Despite accusations of child exploitation and racial discrimination, one East Vancouver aesthetic salon owner says she won’t be bullied into censoring her store’s sidewalk sandwich board that, among other things, advertises anal bleaching.
Jaden Stevenson, owner of the Wax Hair Removal Bar on Commercial Drive, says that since the store opened Feb 1 she has received several complaints from women in the neighbourhood offended by the signage.
“It’s Commercial Drive,” she says, surprised by the backlash. “I thought this was a more liberal community. I thought we’d be praised rather than bullied.”
Stevenson says the complaints have ranged from concern over public use of the word “anal” that may have to be explained to children walking to nearby schools, to messages about body image and racial whitewashing.
“We had an African American woman state that she was offended. She was offended that we bleach skin at all,” Stevenson says. “And I can’t really argue that as I’m a little white girl with no kids. It’s awkward.”
But Stevenson maintains there is demand for anal bleaching, which is second most popular among Wax Bar’s services, behind the Brazilian wax.
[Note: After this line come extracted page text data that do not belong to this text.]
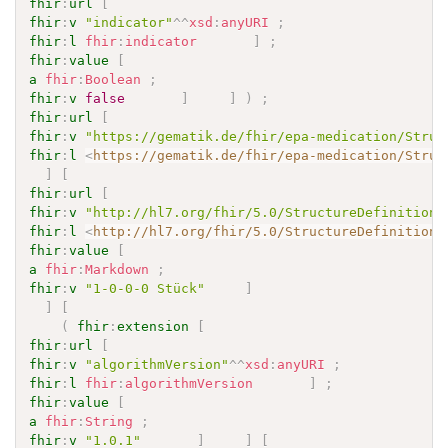
fhir
:
url
[
fhir
:
v
"indicator"
^^
xsd
:
anyURI
;
fhir
:
l
fhir
:
indicator
]
;
fhir
:
value
[
a
fhir
:
Boolean
;
fhir
:
v
false
]
]
)
;
fhir
:
url
[
fhir
:
v
"https://gematik.de/fhir/epa-medication/Struc
fhir
:
l
<
https://gematik.de/fhir/epa-medication/Struc
]
[
fhir
:
url
[
fhir
:
v
"http://hl7.org/fhir/5.0/StructureDefinition/
fhir
:
l
<
http://hl7.org/fhir/5.0/StructureDefinition/
fhir
:
value
[
a
fhir
:
Markdown
;
fhir
:
v
"1-0-0-0 Stück"
]
]
[
(
fhir
:
extension
[
fhir
:
url
[
fhir
:
v
"algorithmVersion"
^^
xsd
:
anyURI
;
fhir
:
l
fhir
:
algorithmVersion
]
;
fhir
:
value
[
a
fhir
:
String
;
fhir
:
v
"1.0.1"
]
]
[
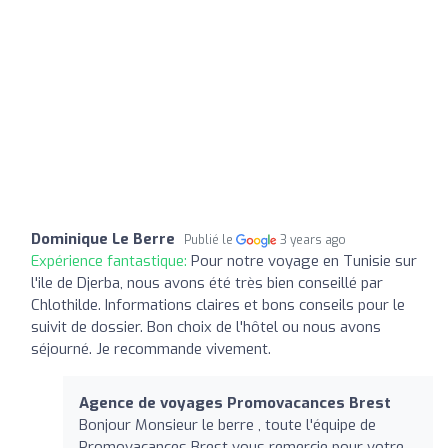
Dominique Le Berre
Publié le
3 years ago
Expérience fantastique:
Pour notre voyage en Tunisie sur
l'ile de Djerba, nous avons été très bien conseillé par
Chlothilde. Informations claires et bons conseils pour le
suivit de dossier. Bon choix de l'hôtel ou nous avons
séjourné. Je recommande vivement.
Agence de voyages Promovacances Brest
Bonjour Monsieur le berre , toute l'équipe de
Promovacances Brest vous remercie pour votre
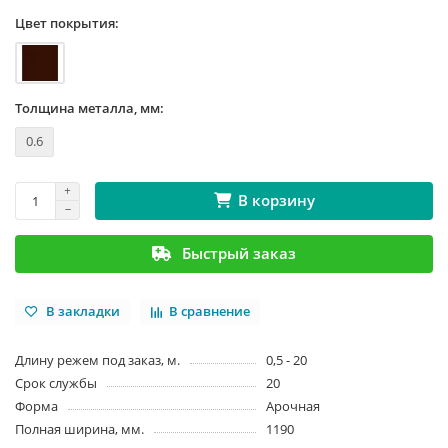
Цвет покрытия:
Толщина металла, мм:
0.6
В корзину
Быстрый заказ
В закладки
В сравнение
Длину режем под заказ, м.
0,5 - 20
Срок службы
20
Форма
Арочная
Полная ширина, мм.
1190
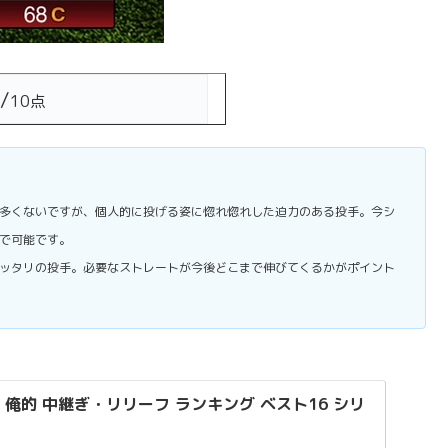
/
10点
多くないですが、個人的に投げる姿に惚れ惚れした迫力のある投手。今シ
で可能です。
ッタリの投手。必要なストレートが今後どこまで伸びてくるかがポイント
9 俺的 中継ぎ・リリーフ ランキング ベスト16 シリ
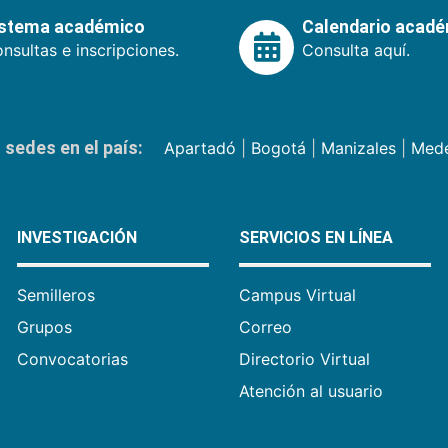
istema académico
Calendario acad
nsultas e inscripciones.
Consulta aquí.
sedes en el país:
Apartadó
|
Bogotá
|
Manizales
|
Mede
INVESTIGACIÓN
SERVICIOS EN LÍNEA
Semilleros
Campus Virtual
Grupos
Correo
Convocatorias
Directorio Virtual
Atención al usuario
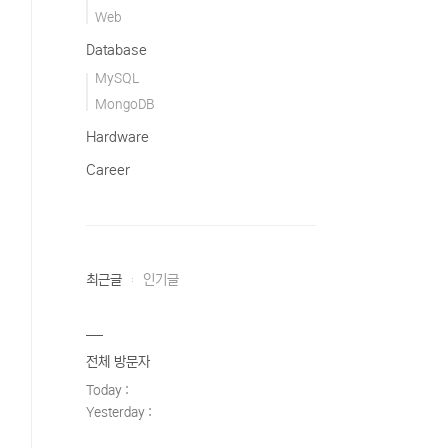
Web
Database
MySQL
MongoDB
Hardware
Career
최근글
인기글
전체 방문자
Today :
Yesterday :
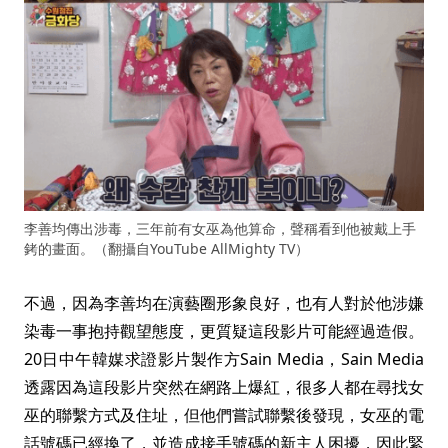
李善均傳出涉毒，三年前有女巫為他算命，聲稱看到他被戴上手
銬的畫面。（翻攝自YouTube AllMighty TV）
不過，因為李善均在演藝圈形象良好，也有人對於他涉嫌
染毒一事抱持觀望態度，更質疑這段影片可能經過造假。
20日中午韓媒求證影片製作方Sain Media，Sain Media
透露因為這段影片突然在網路上爆紅，很多人都在尋找女
巫的聯繫方式及住址，但他們嘗試聯繫後發現，女巫的電
話號碼已經換了，並造成接手號碼的新主人困擾，因此緊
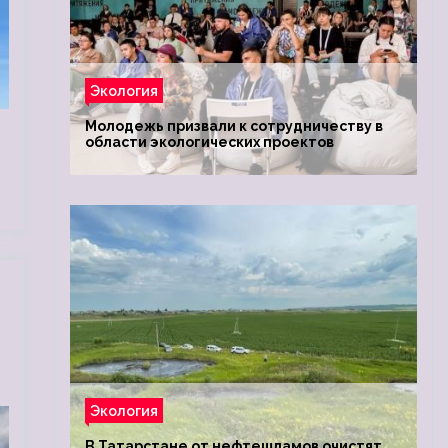
Экология
Молодежь призвали к сотрудничеству в
области экологических проектов
Экология
В Татарстане от нефтешламов очистят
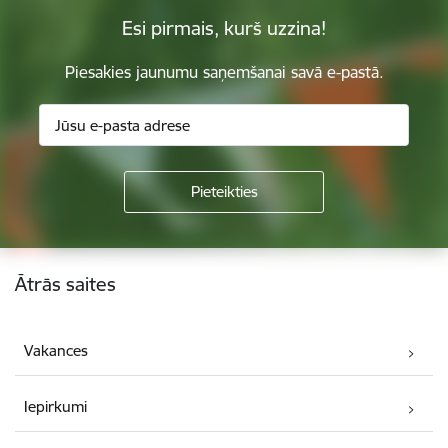
Esi pirmais, kurš uzzina!
Piesakies jaunumu saņemšanai savā e-pastā.
Kājene
Ātrās saites
Vakances
Iepirkumi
Anal lightening or anal bleaching is when the skin around the anus is chemically lightened to better blend with the skin around the anal area. A darkening of skin pigment around the genital and anal region is often attributed to age or hormonal changes. Stevenson says Wax Bar uses an all-natural plant-derived product for the service.
Wax Bar only offers anal bleaching to adults, she notes; anyone under the age of 18 is denied the service.
Stevenson says despite the uproar over anal bleaching, she feels a duty to be open and honest in response to inquiries. “I tell the young girls that come in and ask about it that it’s a service that adults do sometimes. They just think it’s weird. They don’t really care about it,” she says. “I feel that kids are less innocent than people think most of the time.”
Some parents are less trusting.
Xtra requested interviews with three women who contacted the store to express their concerns. One called back but could not be reached again for comment. The other two refused to be interviewed by phone. However, the complainant who calls herself Tanya Van told Xtra in an email March 18: “This is only about the advertising on the sandwich board 100 steps away from the elementary school, not about anal bleaching. They [Wax Bar] could easily call it ‘body bleaching’ on the sandwich board.”
But in a Feb 11 email to Wax Bar, Van, who claims to be a member of the Parents Advisory Committee at Britannia elementary school, says the anal bleaching ad is “grooming young students” for “child exploitation.”
“We feel that this phrase ANAL BLEACHING on the sandwich board on the way to school to be potentially grooming our young students that walk by it every weekday for child exploitation. This is how it starts — breaking boundaries — it is called grooming,” she writes.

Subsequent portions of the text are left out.